If they were killed too, their parents would have to go through the same anguish that he was experiencing at that moment.

And so he returned to go and get those remaining Uzbek builders and get them to their parents in the Uzbek neighbourhood...

There are also reports of Uzbek hiding their Kyrgyz neighbours too.

Recently I heard a talk by the Dalai Lama called The Power of Forgiveness.

He gave this speech at Limerick University in Ireland, in the presence of his friend Richard Moore who had been blinded at the age of 10 by rubber bullets fired by soldiers in Northern Ireland. He had forgiven them.

There's a saying "blood can't be washed out by blood, only by tears".

Mahatma Ghandi also said: "If everyone follows the eye for eye principle, the world will turn blind'"

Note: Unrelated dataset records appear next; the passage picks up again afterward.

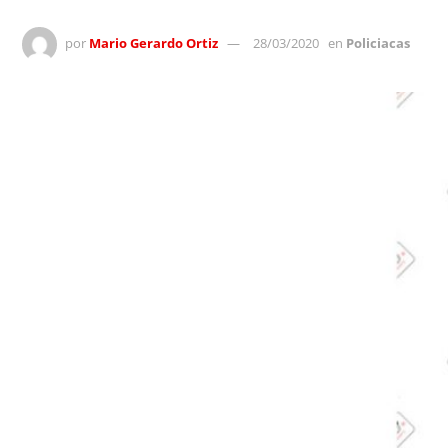
por
Mario Gerardo Ortiz
28/03/2020
en
Policiacas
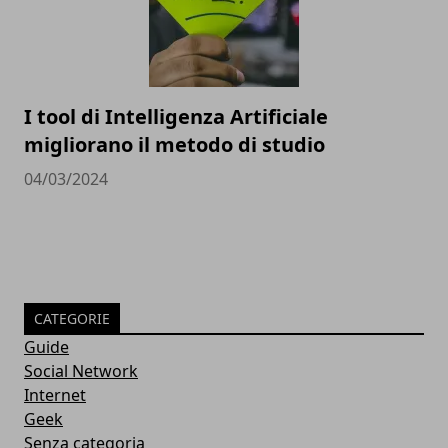
I tool di Intelligenza Artificiale
migliorano il metodo di studio
04/03/2024
CATEGORIE
Guide
Social Network
Internet
Geek
Senza categoria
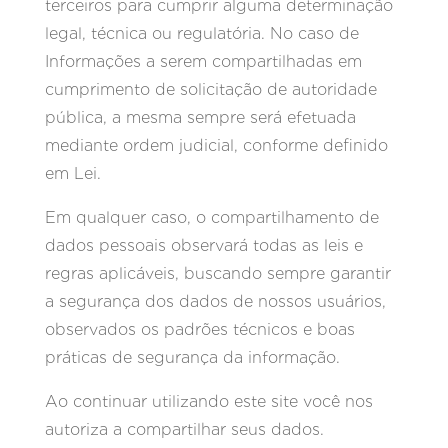
terceiros para cumprir alguma determinação
legal, técnica ou regulatória. No caso de
Informações a serem compartilhadas em
cumprimento de solicitação de autoridade
pública, a mesma sempre será efetuada
mediante ordem judicial, conforme definido
em Lei.
Em qualquer caso, o compartilhamento de
dados pessoais observará todas as leis e
regras aplicáveis, buscando sempre garantir
a segurança dos dados de nossos usuários,
observados os padrões técnicos e boas
práticas de segurança da informação.
Ao continuar utilizando este site você nos
autoriza a compartilhar seus dados.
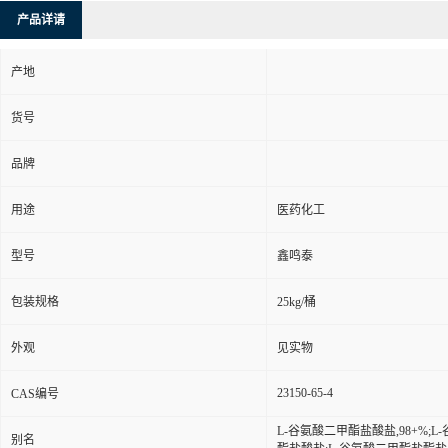
产品详请
产地
货号
品牌
用途
医药化工
型号
鑫鸣泰
包装规格
25kg/桶
外观
见实物
23150-65-4
CAS编号
L-谷氨酸二甲酯盐酸盐,98+%;L-
别名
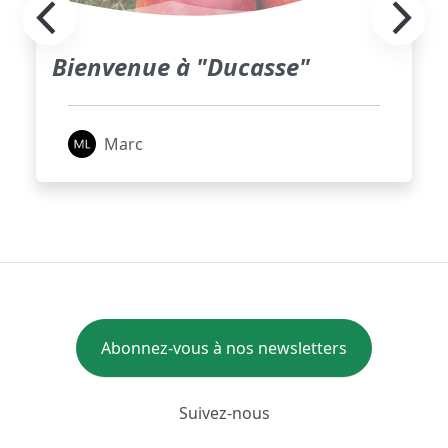
Bienvenue à "Ducasse"
Marc
Abonnez-vous à nos newsletters
Suivez-nous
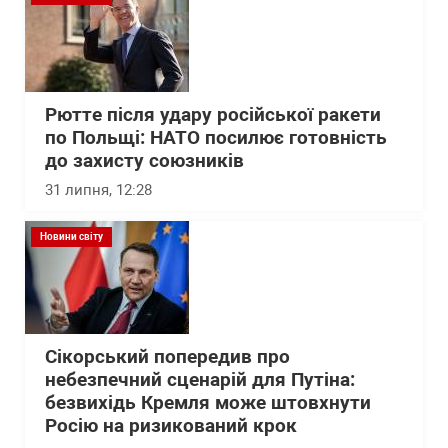
Рютте після удару російської ракети
по Польщі: НАТО посилює готовність
до захисту союзників
31 липня, 12:28
Новини світу
Сікорський попередив про
небезпечний сценарій для Путіна:
безвихідь Кремля може штовхнути
Росію на ризикований крок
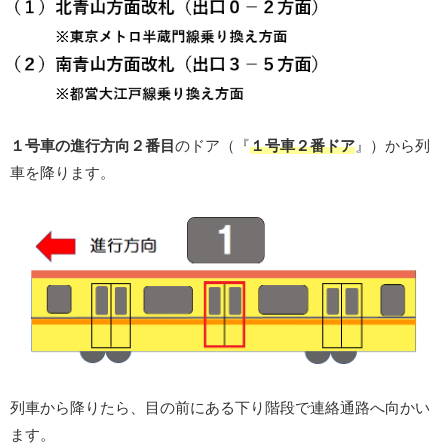
１号車の進行方向２番目
のドア（『
１号車２番ドア
』）から列
車を降ります。
列車から降りたら、目の前にある下り階段で連絡通路へ向かい
ます。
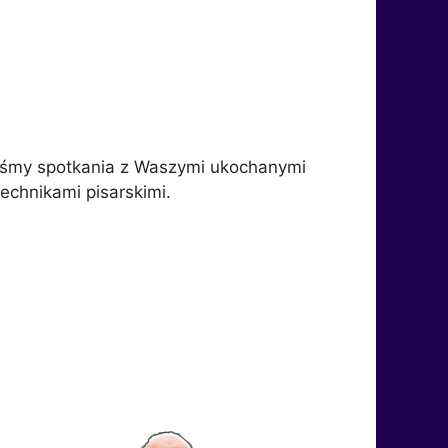
iśmy spotkania z Waszymi ukochanymi
technikami pisarskimi.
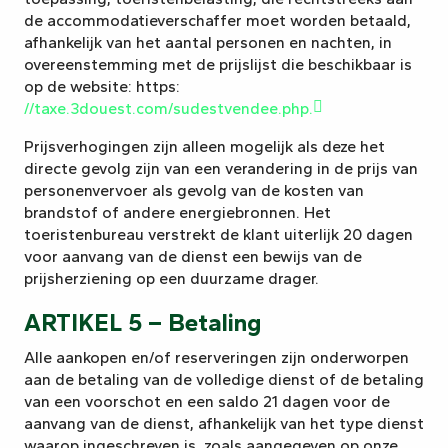
de accommodatieverschaffer moet worden betaald,
afhankelijk van het aantal personen en nachten, in
overeenstemming met de prijslijst die beschikbaar is
op de website: https:
//taxe.3douest.com/sudestvendee.php.
Prijsverhogingen zijn alleen mogelijk als deze het
directe gevolg zijn van een verandering in de prijs van
personenvervoer als gevolg van de kosten van
brandstof of andere energiebronnen. Het
toeristenbureau verstrekt de klant uiterlijk 20 dagen
voor aanvang van de dienst een bewijs van de
prijsherziening op een duurzame drager.
ARTIKEL 5 – Betaling
Alle aankopen en/of reserveringen zijn onderworpen
aan de betaling van de volledige dienst of de betaling
van een voorschot en een saldo 21 dagen voor de
aanvang van de dienst, afhankelijk van het type dienst
waarop ingeschreven is, zoals aangegeven op onze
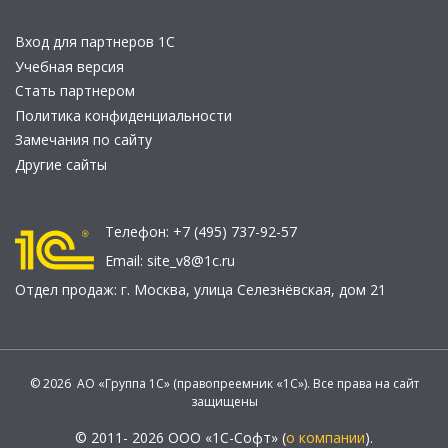
Вход для партнеров 1С
Учебная версия
Стать партнером
Политика конфиденциальности
Замечания по сайту
Другие сайты
Телефон:
+7 (495) 737-92-57
Email:
site_v8@1c.ru
Отдел продаж:
г. Москва
,
улица Селезнёвская, дом 21
© 2026 АО «Группа 1С» (правопреемник «1С»). Все права на сайт
защищены
© 2011- 2026 ООО «1С-Софт» (
о компании
).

So however difficult and painful it is, forgiveness is probably the way forward.

Sometimes those people who have suffered the most - people like Abiddin, who lost his son, or Uzbek women from Cheremushki mahallya who lost their brothers and husbands - can be the most restrained in their sorrow.

But there are also those on both sides, who try to exploit the hatred and distrust that exists - mostly for their own political ends.

They are so intolerant, that appealing for revenge against the other nation, they would also kill everyone on their own side who doesn't agree with them.

I know people who, like me, have relatives on boths sides, but unlike me, have been cursed by both sides: Kyrgyzs denied them as Uzbeks, Uzbeks refused them as Kyrgyzs.

But we also know of many mixed families still living together against all odds.

It must be extremely difficult because of the distrust between two communities.

I don't want to sound optimistic, because many of my Uzbek relatives have fled perhaps forever to Russia and Kazakhstan and my Kyrgyz cousins had to move to Bishkek.

All I want to say is that a human being has got many different clothes to put on: it could be a Kyrgyz hut or an Uzbek cap, a military uniform or a civic suit, a judge wig or a priest's cassock.

Not to lose one's human heart under those garments is what those people can teach us, be they Uzbeks or Kyrgyzs

People who have lived humanly through the hell of the last summer events.